Installation

Clone latest Fuzz Introspector and create virtual environment

git clone --recurse-submodules https://github.com/ossf/fuzz-introspector
cd fuzz-introspector
python3 -m virtualenv .venv
. .venv/bin/activate
pip3 install -r requirements.txt

At this point you can test Fuzz Introspector with different frontends depending on the type of language you want to analyse:

C/C++
Python
Java

C/C++

Fuzz-introspector relies on an LTO LLVM pass and this requires us to build a custom Clang where the LTO pass is part of the compiler tool chain. Additionally, we rely on the Gold linker, which means we need to build this too, which comes as part of the binutils project. The next step is, therefore, to do to this:

mkdir build
cd build

# Build binutils
apt install texinfo
git clone --depth 1 git://sourceware.org/git/binutils-gdb.git binutils
mkdir build
cd ./build
../binutils/configure --enable-gold --enable-plugins --disable-werror
make all-gold
cd ../

# Build LLVM and Clang
git clone https://github.com/llvm/llvm-project/
cd llvm-project/
git checkout release/15.x

# Patch Clang to run fuzz introspector
../../frontends/llvm/patch-llvm.sh
cp -rf ../../frontends/llvm/include/llvm/Transforms/FuzzIntrospector/ \
       ./llvm/include/llvm/Transforms/FuzzIntrospector
cp -rf ../../frontends/llvm/lib/Transforms/FuzzIntrospector \
       ./llvm/lib/Transforms/FuzzIntrospector
cd ../

# Build LLVM and clang
mkdir llvm-build
cd llvm-build
cmake -G "Unix Makefiles" -DLLVM_ENABLE_PROJECTS="clang;compiler-rt"  \
      -DCMAKE_BUILD_TYPE=Debug \
      -DLLVM_BINUTILS_INCDIR=../binutils/include \
      -DLLVM_TARGETS_TO_BUILD="X86" ../llvm-project/llvm/
make llvm-headers
make

We now have the LLVM frontend build and this will be used to extract data about the software we analyse.

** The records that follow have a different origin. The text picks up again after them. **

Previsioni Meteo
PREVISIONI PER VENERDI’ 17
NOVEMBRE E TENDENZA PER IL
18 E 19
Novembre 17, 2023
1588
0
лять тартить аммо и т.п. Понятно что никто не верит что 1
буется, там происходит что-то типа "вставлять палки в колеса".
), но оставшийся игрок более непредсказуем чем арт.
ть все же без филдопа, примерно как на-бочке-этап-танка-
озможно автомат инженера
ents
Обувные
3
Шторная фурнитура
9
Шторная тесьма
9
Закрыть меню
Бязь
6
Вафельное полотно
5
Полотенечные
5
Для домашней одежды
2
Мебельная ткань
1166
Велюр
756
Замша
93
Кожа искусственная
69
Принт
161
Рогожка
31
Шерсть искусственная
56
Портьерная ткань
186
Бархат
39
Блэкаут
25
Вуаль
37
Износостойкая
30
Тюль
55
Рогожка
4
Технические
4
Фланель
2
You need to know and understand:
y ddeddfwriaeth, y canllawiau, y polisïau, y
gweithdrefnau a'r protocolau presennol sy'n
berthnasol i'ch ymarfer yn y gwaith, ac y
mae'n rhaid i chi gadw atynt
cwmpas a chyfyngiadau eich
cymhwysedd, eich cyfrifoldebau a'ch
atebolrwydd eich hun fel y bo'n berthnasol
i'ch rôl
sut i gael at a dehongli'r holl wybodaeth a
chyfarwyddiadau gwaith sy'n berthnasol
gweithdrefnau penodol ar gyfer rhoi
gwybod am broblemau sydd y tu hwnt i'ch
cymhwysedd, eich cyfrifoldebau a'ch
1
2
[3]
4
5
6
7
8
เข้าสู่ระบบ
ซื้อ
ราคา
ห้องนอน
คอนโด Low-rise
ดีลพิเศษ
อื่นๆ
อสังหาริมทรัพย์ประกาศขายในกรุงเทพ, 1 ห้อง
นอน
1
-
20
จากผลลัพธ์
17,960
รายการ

Option 1: only static analysis

Build a test case

# From the root of the fuzz-introspector repository
cd tests/simple-example-0

# Run compiler pass to generate *.data and *.data.yaml files
mkdir work
cd work
FUZZ_INTROSPECTOR=1 ../../../build/llvm-build/bin/clang -fsanitize=fuzzer \
  -fuse-ld=gold -flto -g ../fuzzer.c -o fuzzer

# Run post-processing to analyse data files and generate HTML report
python3 ../../../src/main.py correlate --binaries_dir=.
python3 ../../../src/main.py report \
  --target_dir=. \
  --correlation_file=./exe_to_fuzz_introspector_logs.yaml

# The post-processing will have generated various .html, .js, .css and .png fies,
# and these are accessible in the current folder. Simply start a webserver and
# navigate to the report in your local browser (localhost:8008):
python3 -m http.server 8008

Option 2: include runtime code coverage

This is option 2.

# From the root of the fuzz-introspector repository
cd tests/simple-example-0

# Run compiler pass to generate .data and .data.yaml files
mkdir work
cd work

# Run script that will build fuzzer with coverage instrumentation and
# extract .profraw files
# and convert those to .covreport files with "llvm-cov show"
../build_cov.sh

# Build fuzz-introspector normally
FUZZ_INTROSPECTOR=1 ../../../build/llvm-build/bin/clang -fsanitize=fuzzer \
  -fuse-ld=gold -flto -g ../fuzzer.c -o fuzzer

# Run post-processing to analyse data files and generate HTML report
python3 ../../../src/main.py correlate --binaries_dir=.
python3 ../../../src/main.py report \
  --target_dir=. \
  --correlation_file=./exe_to_fuzz_introspector_logs.yaml

# The post-processing will have generated various .html, .js, .css and .png fies,
# and these are accessible in the current folder. Simply start a webserver and
# navigate to the report in your local browser (localhost:8008):
python3 -m http.server 8008

Python

The Python frontend uses the Abstract Syntax Tree to generate the data needed by Fuzz Introspector. This is in contrast to the LLVM and Java frontends, which both rely on compiled code. The benefit of this is that it is lighter from a user perspective, however, the disadvantage is that there is less information in the AST than in the compiled code.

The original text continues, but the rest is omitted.